* [ASSIGNED TASK]: Each line below from the one containing "熊本県のニフティ温泉ニュース" through the one containing "温泉ファンに注目される名湯です。" is to be given again exactly, and no line outside that span.

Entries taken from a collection

+-------+

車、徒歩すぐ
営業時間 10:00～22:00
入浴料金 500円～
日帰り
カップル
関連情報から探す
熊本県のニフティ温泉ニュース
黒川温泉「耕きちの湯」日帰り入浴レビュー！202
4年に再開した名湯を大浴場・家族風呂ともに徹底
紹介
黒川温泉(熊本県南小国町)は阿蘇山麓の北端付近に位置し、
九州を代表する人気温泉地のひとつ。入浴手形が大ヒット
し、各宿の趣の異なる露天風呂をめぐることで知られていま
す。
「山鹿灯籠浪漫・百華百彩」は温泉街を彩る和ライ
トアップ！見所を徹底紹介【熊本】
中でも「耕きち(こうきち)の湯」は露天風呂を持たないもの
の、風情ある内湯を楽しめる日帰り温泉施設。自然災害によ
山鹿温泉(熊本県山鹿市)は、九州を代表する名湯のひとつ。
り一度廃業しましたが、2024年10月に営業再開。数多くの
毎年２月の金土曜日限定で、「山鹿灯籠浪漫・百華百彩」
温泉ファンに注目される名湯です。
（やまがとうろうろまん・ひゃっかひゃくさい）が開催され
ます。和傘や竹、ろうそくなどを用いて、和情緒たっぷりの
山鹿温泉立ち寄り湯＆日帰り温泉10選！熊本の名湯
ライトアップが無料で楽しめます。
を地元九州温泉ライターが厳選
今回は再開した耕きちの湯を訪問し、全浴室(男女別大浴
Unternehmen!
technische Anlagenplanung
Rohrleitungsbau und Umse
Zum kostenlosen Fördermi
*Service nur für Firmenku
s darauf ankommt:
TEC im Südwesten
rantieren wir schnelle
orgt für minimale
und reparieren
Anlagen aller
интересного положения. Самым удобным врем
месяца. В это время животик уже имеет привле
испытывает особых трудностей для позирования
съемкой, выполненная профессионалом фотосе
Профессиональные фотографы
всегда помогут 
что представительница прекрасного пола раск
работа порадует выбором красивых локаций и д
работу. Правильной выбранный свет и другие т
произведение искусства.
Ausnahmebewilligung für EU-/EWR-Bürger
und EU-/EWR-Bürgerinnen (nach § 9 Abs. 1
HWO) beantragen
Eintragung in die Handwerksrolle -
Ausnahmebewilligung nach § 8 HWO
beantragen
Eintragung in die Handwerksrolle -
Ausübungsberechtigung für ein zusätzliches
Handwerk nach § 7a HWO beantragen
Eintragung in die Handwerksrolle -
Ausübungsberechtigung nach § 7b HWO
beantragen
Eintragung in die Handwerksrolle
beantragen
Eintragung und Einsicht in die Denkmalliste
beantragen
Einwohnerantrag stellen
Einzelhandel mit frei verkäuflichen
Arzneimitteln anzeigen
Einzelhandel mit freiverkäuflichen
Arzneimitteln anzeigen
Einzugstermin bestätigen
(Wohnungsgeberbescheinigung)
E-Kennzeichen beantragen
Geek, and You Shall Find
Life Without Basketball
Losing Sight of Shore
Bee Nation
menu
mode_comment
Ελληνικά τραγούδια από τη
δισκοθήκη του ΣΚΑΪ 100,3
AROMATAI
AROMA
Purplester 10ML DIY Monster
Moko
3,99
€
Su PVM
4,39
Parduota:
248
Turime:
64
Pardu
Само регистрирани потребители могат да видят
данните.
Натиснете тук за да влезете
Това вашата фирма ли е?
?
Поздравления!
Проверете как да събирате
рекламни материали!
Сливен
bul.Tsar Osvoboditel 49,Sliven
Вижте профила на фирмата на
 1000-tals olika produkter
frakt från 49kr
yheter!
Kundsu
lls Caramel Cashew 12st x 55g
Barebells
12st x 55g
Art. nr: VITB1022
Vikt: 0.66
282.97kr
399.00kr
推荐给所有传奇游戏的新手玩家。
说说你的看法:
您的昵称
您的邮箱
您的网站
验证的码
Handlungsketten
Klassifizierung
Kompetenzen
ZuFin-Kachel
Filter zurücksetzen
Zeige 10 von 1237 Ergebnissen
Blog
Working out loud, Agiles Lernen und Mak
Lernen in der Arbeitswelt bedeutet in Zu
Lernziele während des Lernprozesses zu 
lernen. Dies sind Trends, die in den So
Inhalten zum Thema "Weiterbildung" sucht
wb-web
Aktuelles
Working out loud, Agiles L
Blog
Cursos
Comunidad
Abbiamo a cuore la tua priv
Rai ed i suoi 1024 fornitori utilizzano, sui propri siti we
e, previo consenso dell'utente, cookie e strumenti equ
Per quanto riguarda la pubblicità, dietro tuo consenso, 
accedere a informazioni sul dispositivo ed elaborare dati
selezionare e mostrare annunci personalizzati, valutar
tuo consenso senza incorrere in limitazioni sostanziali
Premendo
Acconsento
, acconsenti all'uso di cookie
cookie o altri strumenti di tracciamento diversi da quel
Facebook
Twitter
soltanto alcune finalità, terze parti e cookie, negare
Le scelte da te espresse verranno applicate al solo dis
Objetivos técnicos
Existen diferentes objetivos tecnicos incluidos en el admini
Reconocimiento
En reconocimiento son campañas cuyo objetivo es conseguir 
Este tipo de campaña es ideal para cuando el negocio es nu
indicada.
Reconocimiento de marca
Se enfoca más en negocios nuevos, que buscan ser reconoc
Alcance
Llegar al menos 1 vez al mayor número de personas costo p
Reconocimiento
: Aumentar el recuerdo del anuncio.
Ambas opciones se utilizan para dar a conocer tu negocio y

+-------+

* [WRITTEN ANSWER]:
熊本県のニフティ温泉ニュース
黒川温泉「耕きちの湯」日帰り入浴レビュー！202
4年に再開した名湯を大浴場・家族風呂ともに徹底
紹介
黒川温泉(熊本県南小国町)は阿蘇山麓の北端付近に位置し、
九州を代表する人気温泉地のひとつ。入浴手形が大ヒット
し、各宿の趣の異なる露天風呂をめぐることで知られていま
す。
「山鹿灯籠浪漫・百華百彩」は温泉街を彩る和ライ
トアップ！見所を徹底紹介【熊本】
中でも「耕きち(こうきち)の湯」は露天風呂を持たないもの
の、風情ある内湯を楽しめる日帰り温泉施設。自然災害によ
山鹿温泉(熊本県山鹿市)は、九州を代表する名湯のひとつ。
り一度廃業しましたが、2024年10月に営業再開。数多くの
毎年２月の金土曜日限定で、「山鹿灯籠浪漫・百華百彩」
温泉ファンに注目される名湯です。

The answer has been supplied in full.